Today, their relocation takes on the dual meaning of historical restitution and cultural valorization . Not only do they fit into the original path designed for Vasari environments, but they also rediscover their role as artistic ambassadors of Roman classicism.
Homage to Roman historyThis renewed exhibition allows Florence to symbolically confront the great Roman collections, such as the Capitoline Museums . Already in the 18th century, the Florentine collection was considered to be on a par with the best collections in the capital, and the return of the busts to the Vasari itinerary reinforces this dialogue between the two cities that are symbols of Italian artistic heritage.

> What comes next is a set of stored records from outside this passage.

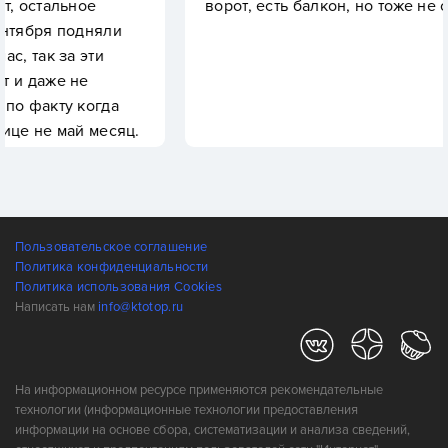
ворот, есть балкон, но тоже не особо спасает
яли
и
гда
есяц.
Пользовательское соглашение
Политика конфиденциальности
Политика использования Cookies
Написать нам
info@ktotop.ru
На информационном ресурсе применяются рекомендательные
технологии (информационные технологии предоставления
информации на основе сбора, систематизации и анализа сведений,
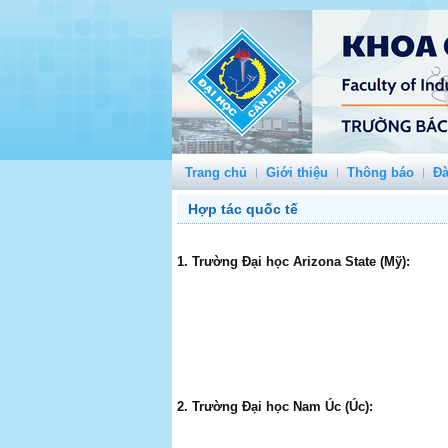
Trang chủ
Giới thiệu
Thông báo
Đà
Hợp tác quốc tế
1. Trường Đại học Arizona State (Mỹ):
2. Trường Đại học Nam Úc (Úc):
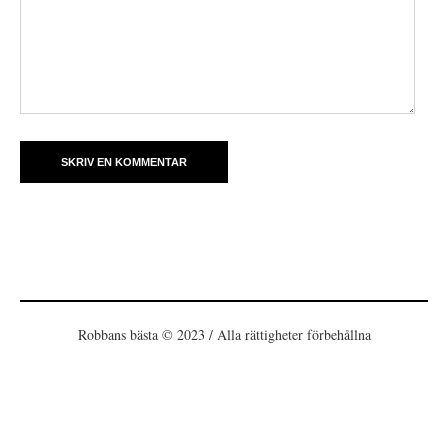
Robbans bästa © 2023 / Alla rättigheter förbehållna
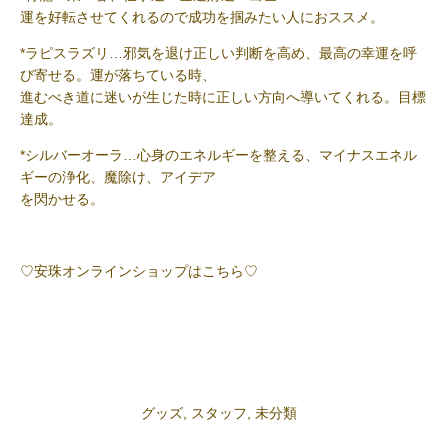
運を好転させてくれるので成功を掴みたい人におススメ。
*ラピスラズリ…邪気を退け正しい判断を高め、最高の幸運を呼
び寄せる。運が落ちている時、
進むべき道に迷いが生じた時に正しい方向へ導いてくれる。目標
達成。
*シルバーオーラ…心身のエネルギーを整える、マイナスエネル
ギーの浄化、魔除け、アイデア
を閃かせる。
♡安珠オンラインショップはこちら♡
グッズ
,
スタッフ
,
未分類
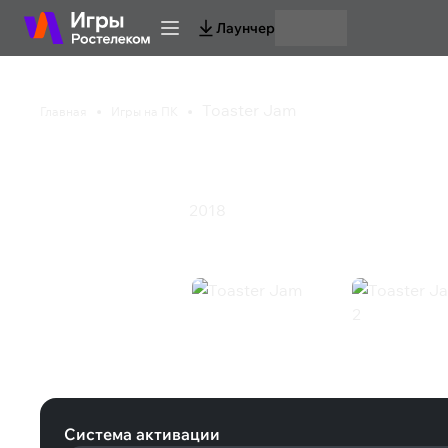
Лаунчер
Toaster Jam
Главная
Игры на ПК
Toaster Jam
2018
Инди
Казуальная игра
Toaster Jam (Steam)
Система активации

The Vasari Corridor thus becomes a gallery between the sky, the Arno and history , where the voice of the ancient emperors returns to resonate among the stones of the Renaissance.
The official press release reports the comment of the director of the Gallerie Simone Verde who commented on the project as follows: “After the reconstruction of the hall of ancient marbles on the second floor of the Gallery, this installation is a further step forward, under the motto Future in the Ancient , for the valorization of the Medici archaeological collections, which are present in the Uffizi with exemplary complexes such as the Hall of Niobe, the series of sculptures in the corridors recomposed on the basis of the eighteenth-century arrangement, later historicized, by the then vice director of the Gallery Luigi Lanzi and the ambitious and evocative project, currently underway, of the reconstruction of the ancient ricetto delle iscrizioni”.